Head held high, she marched past him to the restroom between the gluten-free treat aisle and the selection of goat milk soaps.
The ladies restroom was a lovely lavender and silver theme with a mural of the goddess Athena on the wall above the baby changing station. The mirrors over the sinks had inspirational quotes written on them. After a quick foot check under the stall doors, Eden lined herself up with the You Look Beautiful mirror and dialed Sammy.
“I am losing my damn mind!”
Sammy yawned mightily. “Huh?”
“I’m sorry. Did I wake you?”
“I was up early for horse sonograms,” Sammy yawned again. “What’s up?”
“No. Forget I called. Go back to sleep.”
“I’m awake and eating directly out of a carton of Rocky Road. What’s up?”
“I’m hiding out in the women’s restroom at Farm and Field having a life crisis.”
“Mm-hmm,” Sammy answered. “Any particular impetus for said life crisis?”
“I take it you didn’t see The Monthly Moon yet,” Eden said dryly.
“Hang on. Let me bring it up o
nline.” Eden heard her friend’s fingers on her keyboard.
“Oh.
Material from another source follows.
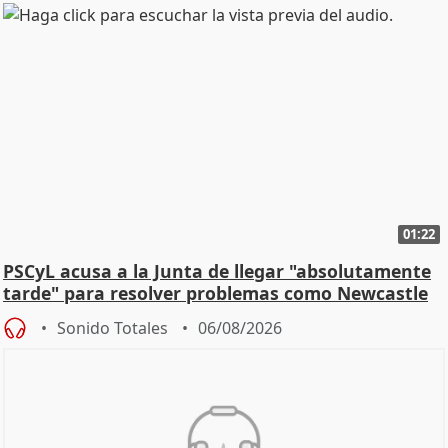
01:22
PSCyL acusa a la Junta de llegar "absolutamente
tarde" para resolver problemas como Newcastle
Sonido Totales
06/08/2026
Well, shit… oh my God. Is that a picture of you two naked?”
“What?” Eden hissed.
“Nothing. Forget I said anything. It’s kind of grainy. You’re in the front seat of a car. Wait, I thought you said it was just a fluke.”
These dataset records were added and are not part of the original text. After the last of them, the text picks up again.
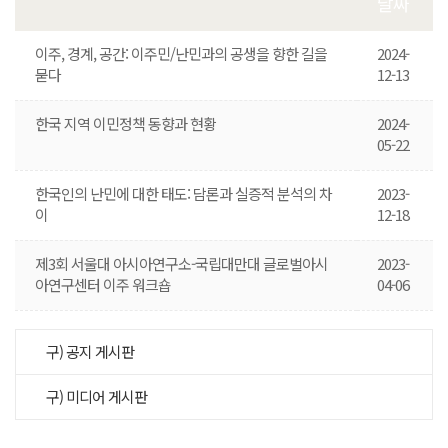
날짜
이주, 경계, 공간: 이주민/난민과의 공생을 향한 길을
2024-
묻다
12-13
한국 지역 이민정책 동향과 현황
2024-
05-22
한국인의 난민에 대한 태도: 담론과 실증적 분석의 차
2023-
이
12-18
제3회 서울대 아시아연구소-국립대만대 글로벌아시
2023-
아연구센터 이주 워크숍
04-06
구) 공지 게시판
구) 미디어 게시판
“It was,” Eden insisted. “And so were the next seven times.”
“Seven? I really need to start dating,” Sammy sighed.
“Can we focus on my pain and suffering first? I promise we’ll get to your dismal dating life in a second.”
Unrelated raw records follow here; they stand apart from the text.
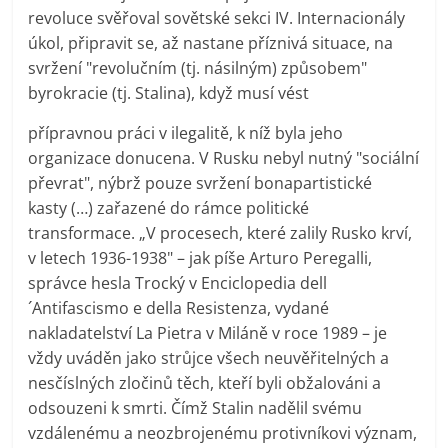
revoluce svěřoval sovětské sekci IV. Internacionály
úkol, připravit se, až nastane příznivá situace, na
svržení "revolučním (tj. násilným) způsobem"
byrokracie (tj. Stalina), když musí vést
přípravnou práci v ilegalitě, k níž byla jeho
organizace donucena. V Rusku nebyl nutný "sociální
převrat", nýbrž pouze svržení bonapartistické
kasty (…) zařazené do rámce politické
transformace. „V procesech, které zalily Rusko krví,
v letech 1936-1938" – jak píše Arturo Peregalli,
správce hesla Trocký v Enciclopedia dell
´Antifascismo e della Resistenza, vydané
nakladatelství La Pietra v Miláně v roce 1989 – je
vždy uváděn jako strůjce všech neuvěřitelných a
nesčíslných zločinů těch, kteří byli obžalováni a
odsouzeni k smrti. Čímž Stalin nadělil svému
vzdálenému a neozbrojenému protivníkovi význam,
“Sorry. Focusing. So you’ve fluked eight times, and the town paper has just labeled you an unstable fire bug. Okay, go.”
“Sammy, I feel like everything is out of control. I’ve worked so hard to build this reputation, to not have people look at me as some irresponsible, arsonist teenager. And one time in bed with Davis, and I’m back to where I started.”
“Eight times,” Sammy corrected her.
Eden could hear Sammy’s ice cream spoon hit the sink. All of her years of work, of pushing to be seen as more than just a teenage screw-up, and now she was staring down at her teenage mugshot. The sad little Goth girl with eyeliner running down her face in the tracks of her tears. When she looked in the mirror she saw a woman now, lusting after Davis Gates—a man she could never have—and running off the rails.
“No one in town takes The Monthly Moon seriously. We’ve all been the target of ‘local vet dates Bigfoot’ headlines. And everyone knows what a smart, kind, amazing business woman and asset to the community you are. So, I’m guessing what you’re really freaking out over is the fact that you can’t stop inviting Davis into your pants.”
Eden toed the purple tile mural on the floor. “Maybe.”
“You’ve spent your entire adult life hating the guy, and now everything’s different.”
“Also, maybe.”
“Have you considered that perhaps the universe is trying to tell you something about your quests for revenge?” Sammy asked.
“Quests?”
“Didn’t you just spend fifteen years holding a grudge against Davis? And are you or are you not currently involved in a plot to foil the Beautification Committee?”